Así que miré a mi hijo, que se estaba descojonando, y le dije: «Voy a gritar, tus amigos pensarán que soy una bruja y a mí me da igual». Mi churumbel se limitó a encogerse de hombros y continuó riéndose de la ocurrencia de algún payasete invitado. Él ya me conoce y me acepta como soy… «¡Aaaaaaaaaaltooooooooooo!», grité tan fuerte que parecía que toda la gente del cine estaba haciendo un mannequin challenge. «¡O venís todos inmediatamente o aquí no va al cine ni mi tía Rita!», añadí aclarando a los presentes que me dirigía a mi grupo de salvajillos.
Los puse en fila como si estuviéramos en un campamento militar y encabecé la comitiva hacia la sala 10, que tenía a un pitufo cabezón encima de la puerta. Como era de esperar, una vez que conseguí sentarlos las palomitas empezaron a volar. Otros espectadores que habían llegado antes empezaron a suspirar con una fuerza considerable para darme a entender lo molestos que estaban. Como si yo me lo estuviera pasando bien…

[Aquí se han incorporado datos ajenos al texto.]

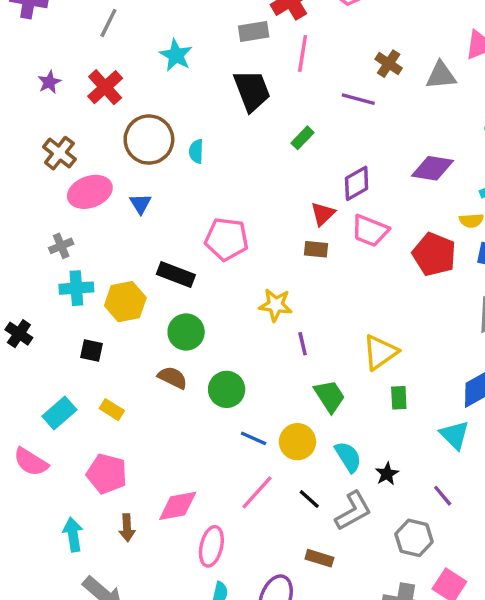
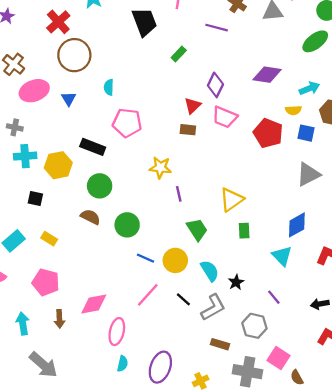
red cross: (105, 87) -> (58, 22), moved
cyan semicircle: (196, 151) -> (109, 87), moved
purple diamond: (357, 183) -> (215, 85), turned -35
gray cross: (61, 246) -> (15, 127), turned 35
brown rectangle: (319, 558) -> (220, 344), moved

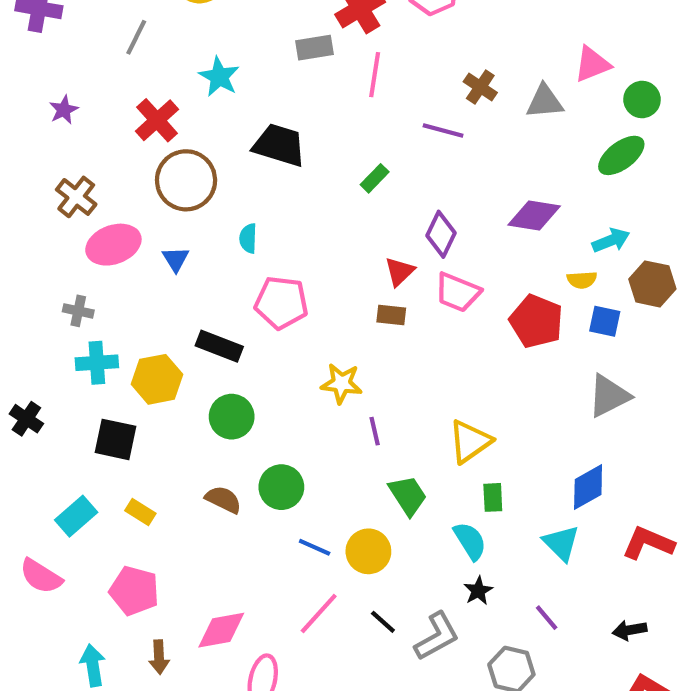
black trapezoid: (144, 22) -> (279, 145), moved, turned -52
black square: (35, 198) -> (116, 439), size x1.5
brown semicircle: (90, 217) -> (223, 500), moved
cyan semicircle: (210, 271) -> (470, 541), moved

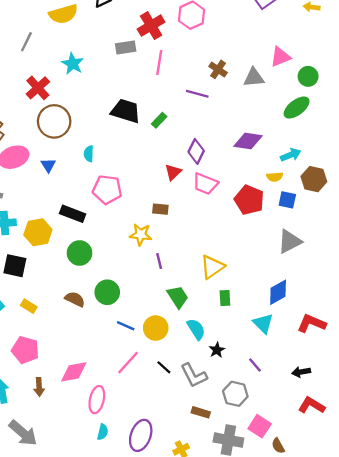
black trapezoid: (279, 145) -> (126, 111), moved
brown rectangle: (391, 315) -> (160, 209), moved
cyan semicircle: (470, 541) -> (196, 329), moved
gray L-shape: (437, 636) -> (194, 375), turned 92

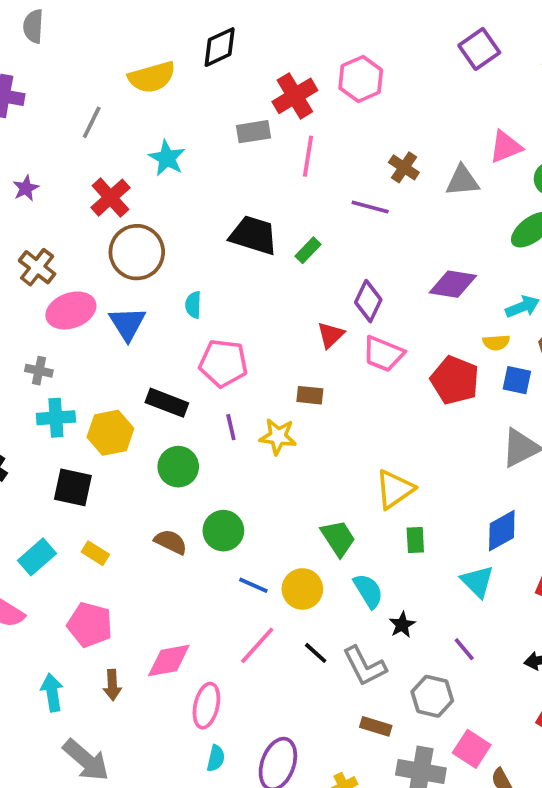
blue triangle: (48, 165) -> (127, 324), size x1.5
purple line: (159, 261) -> (231, 427), moved

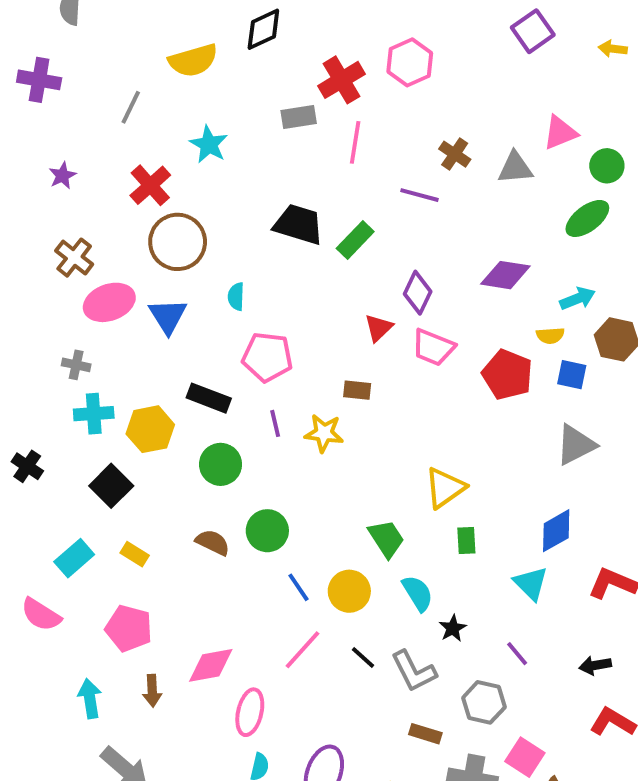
green rectangle: (308, 250) -> (355, 240), size x1.4
black square: (73, 487) -> (111, 486), turned 33
blue line: (253, 585) -> (299, 587), turned 32

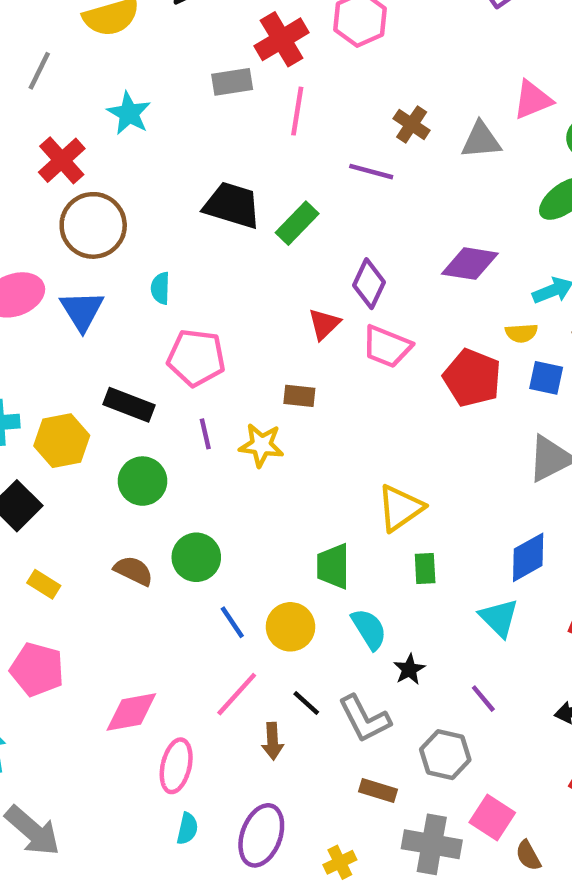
green trapezoid: (386, 539) -> (333, 566), turned -147
brown arrow: (152, 691) -> (273, 741), moved

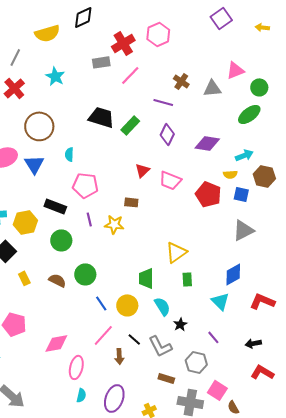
pink line: (297, 111) -> (130, 75), turned 35
red cross: (62, 160) -> (14, 88), moved
purple diamond: (369, 284) -> (167, 134), moved
yellow rectangle: (44, 584) -> (24, 278), moved, turned 32

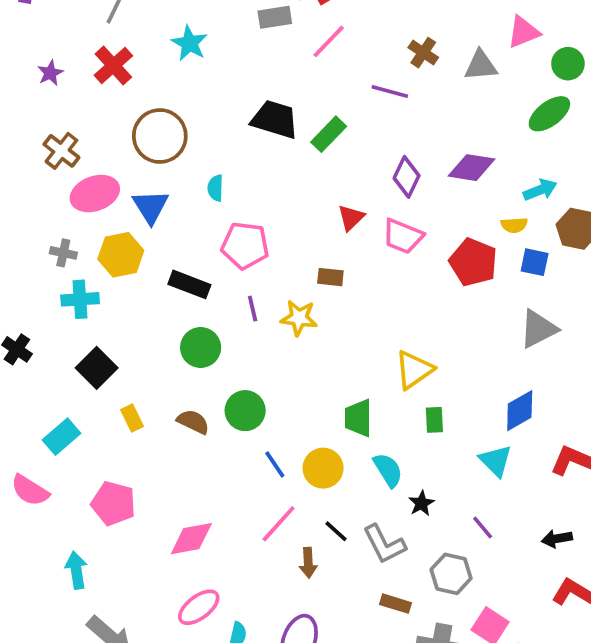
purple diamond: (167, 134) -> (407, 177), moved
yellow hexagon: (25, 222) -> (121, 255), moved
pink ellipse: (76, 367) -> (199, 607), moved, turned 40

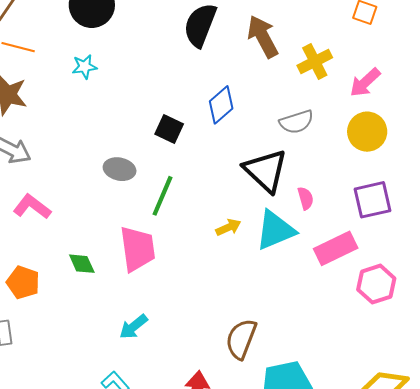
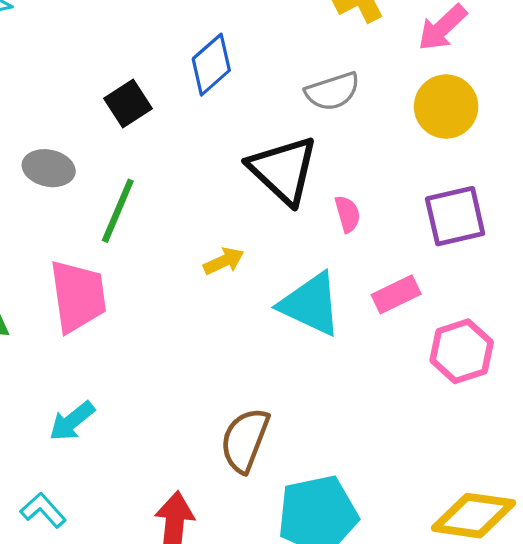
black square: (169, 129) -> (128, 103), turned 32
cyan triangle: (275, 230) -> (311, 304), moved, turned 48
pink rectangle: (336, 248) -> (396, 294), size x0.7

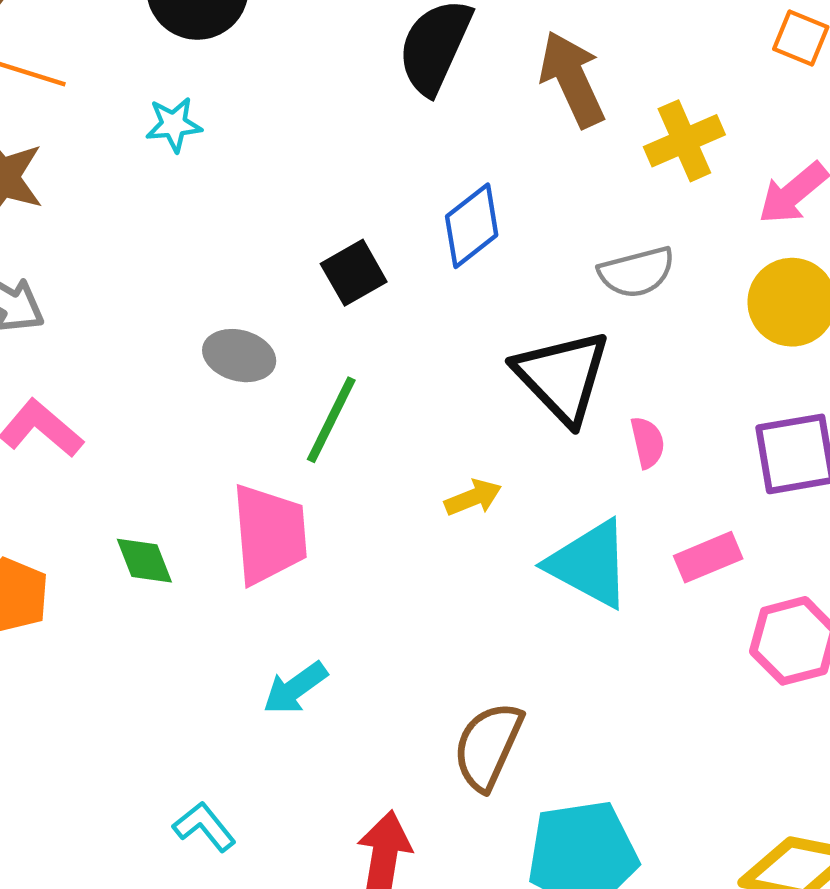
cyan arrow: (72, 421) -> (295, 688), moved

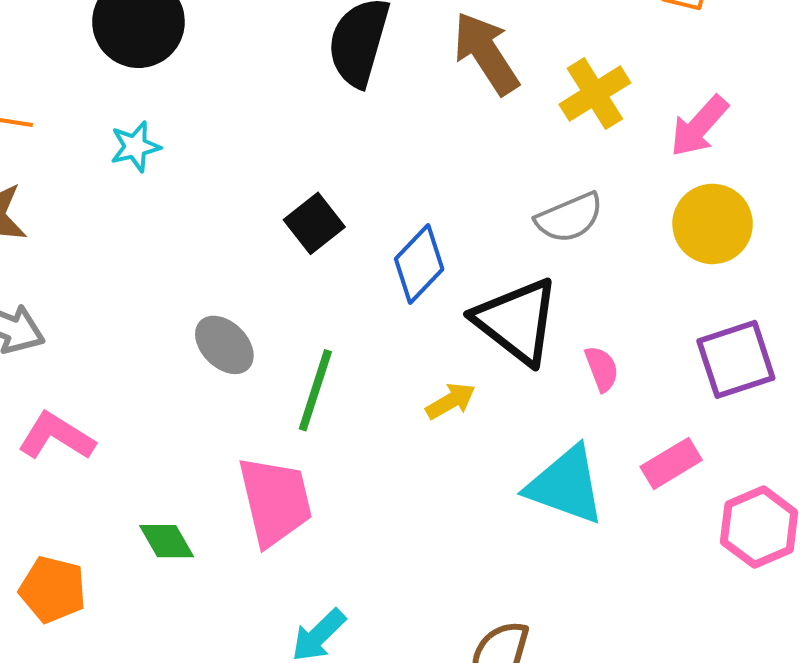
blue diamond: (472, 226) -> (419, 264), moved
black square: (354, 273) -> (314, 223), moved
gray ellipse: (239, 356) -> (224, 345), turned 38
yellow arrow: (473, 498) -> (451, 401), moved

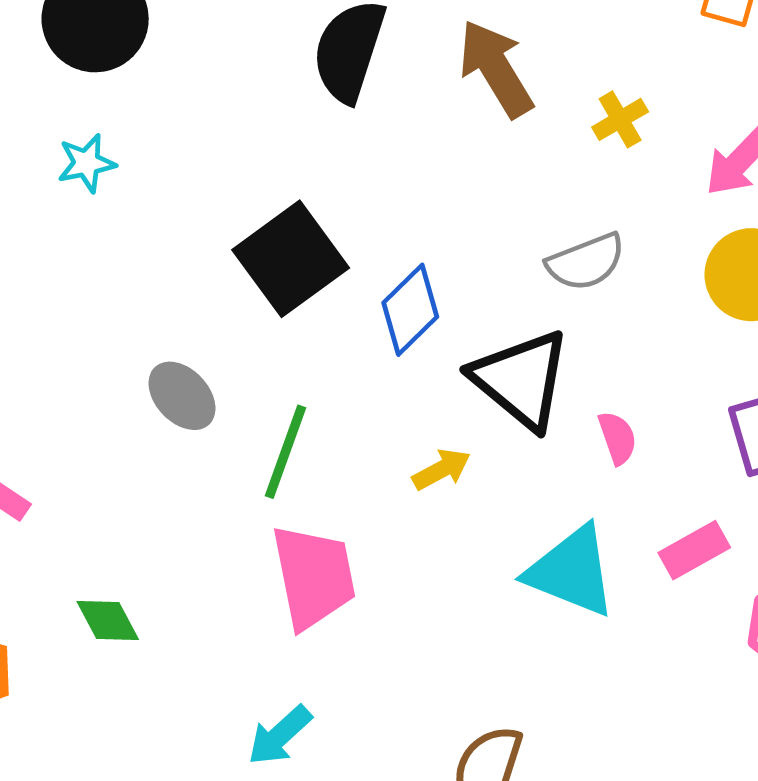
yellow cross: (595, 94) -> (620, 119), size x0.7
black square: (314, 223) -> (291, 259), size x1.6
pink trapezoid: (275, 501) -> (314, 577), moved

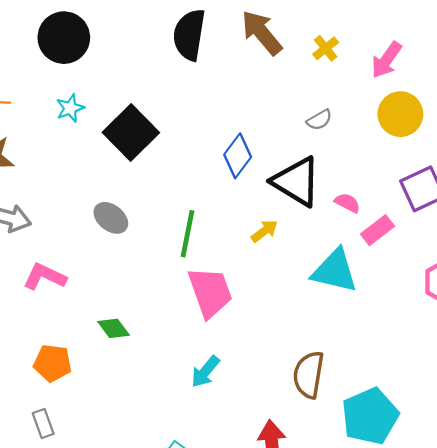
black square: (291, 259) -> (131, 132), moved
gray semicircle: (586, 262) -> (319, 120), size x0.7
gray ellipse: (182, 396) -> (111, 218), moved
pink semicircle: (617, 438) -> (347, 203), turned -35
pink rectangle: (694, 550) -> (377, 230), moved

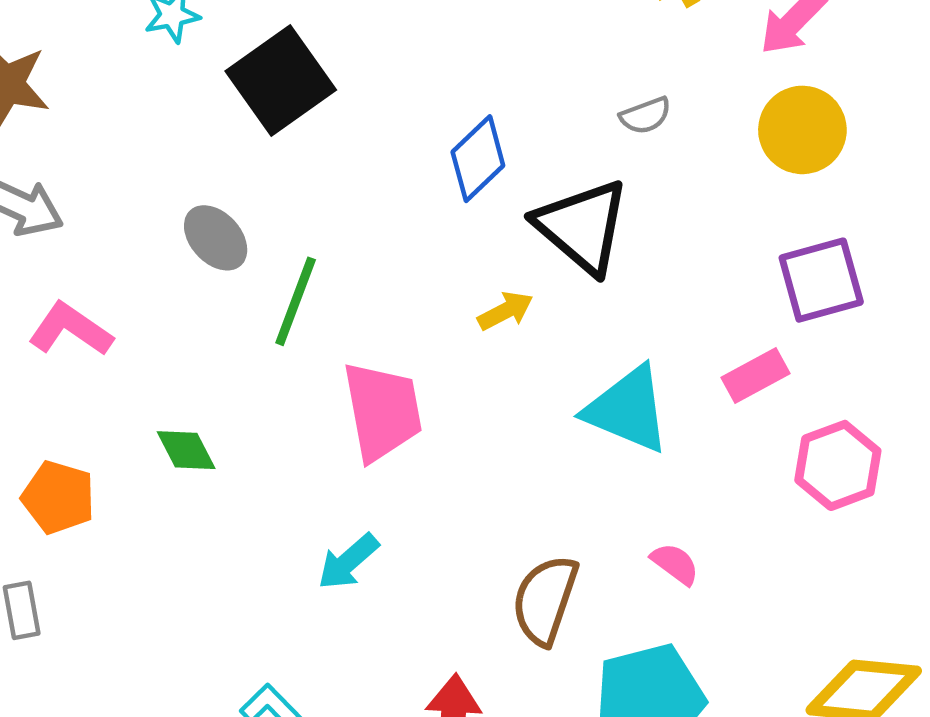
pink semicircle: (347, 203) -> (675, 564), moved
pink rectangle: (377, 230) -> (756, 375), moved
green line: (187, 234) -> (296, 301), moved

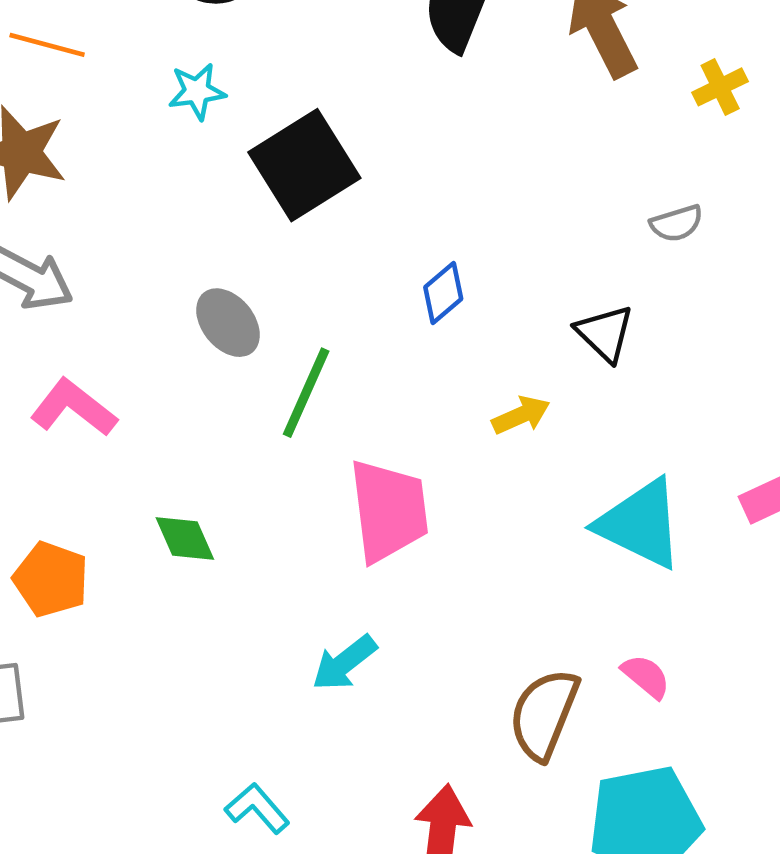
blue diamond: (478, 159) -> (443, 293), moved, size x0.7
black triangle: (582, 226) -> (605, 333), size x0.6
pink semicircle: (675, 564) -> (646, 676), moved

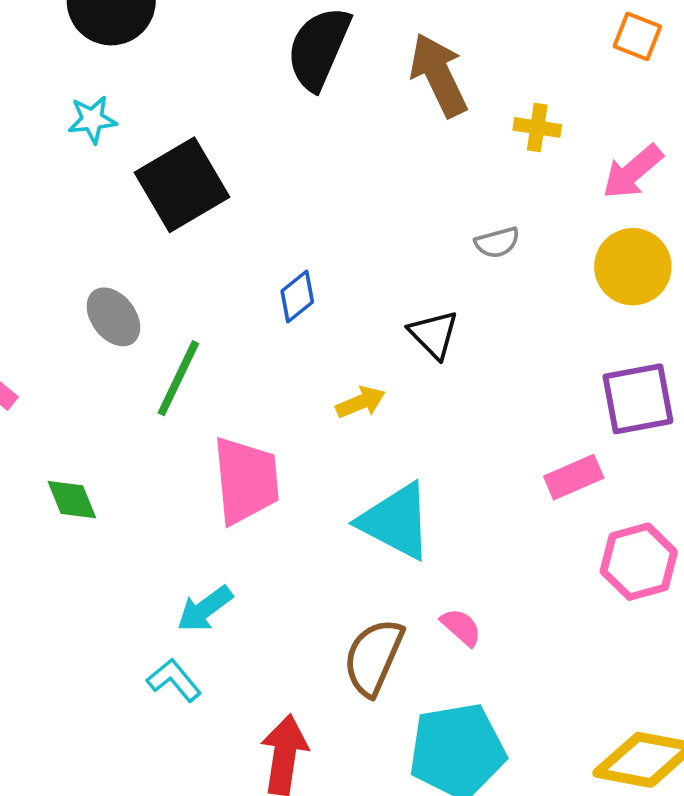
yellow cross: (720, 87) -> (537, 127), turned 33
cyan triangle: (640, 524) -> (396, 521), moved
cyan L-shape: (257, 808) -> (174, 680), moved

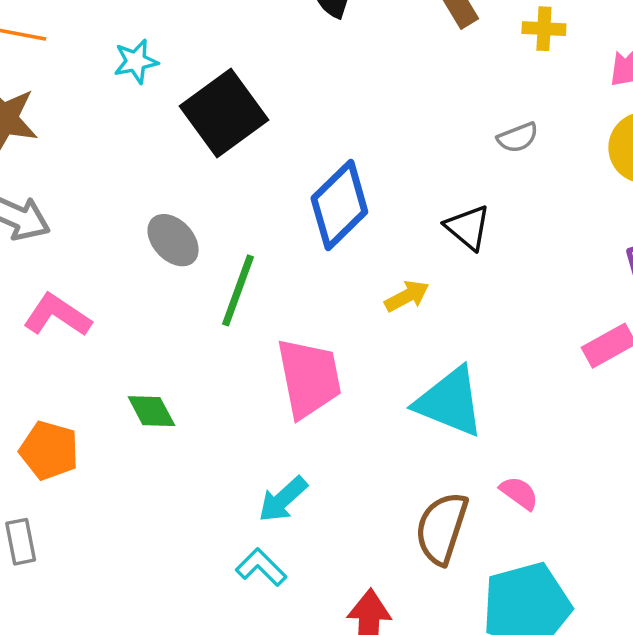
blue diamond: (297, 296) -> (339, 205), size x1.8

Opté por cambiar de táctica: el disimulo. Hice como que yo estaba a su lado por casualidad. Di a entender que no conocía a aquellos niños. Hasta que el que había hecho pipí hacía dos minutos me dijo que tenía ganas de volver al baño y mi hijo me abrazó llorando porque se había dado un golpe en la espinilla tras tirarse de la butaca (intentaba coger al vuelo una palomita que le había tirado otro invitado: un genio, vamos).
Había optado por el clásico «¡Que empiece ya, que el público se va!»
Las luces se apagaron (¡por finnnnn!) y empezaron 15 minutos de anuncios y tráilers que se me hicieron eternos: estuve todo el tiempo mandando callar a mi comitiva, que había optado por el clásico «¡Que empiece ya, que el público se va!» como grito de guerra.
Las cosas no fueron a mejor cuando la película dio comienzo. Toda la historia giraba en torno a Pitufina y una aldea secreta de pitufas. Los mancebos se sintieron estafados. Soy feminista. Conozco a sus madres y sé que son firmes defensoras de la igualdad entre hombres y mujeres. ¿Qué ha debido a ocurrir durante estos 9 años para que trece chiquillos no puedan contemplar con alegría las aventuras de Pitufina? Los contuve como pude y cuando llevábamos más o menos media hora de película se tranquilizaron. De aburrimiento, claro. La película era una caca monumental. Un coñazo que actuó como kriptonita para mis supermanes. Así llegó el mejor momento de la velada de cumpleaños de mi hijo: aquel en el que pude echar una cabezacita y soñar que estaba pasando una agradable tarde en un spa.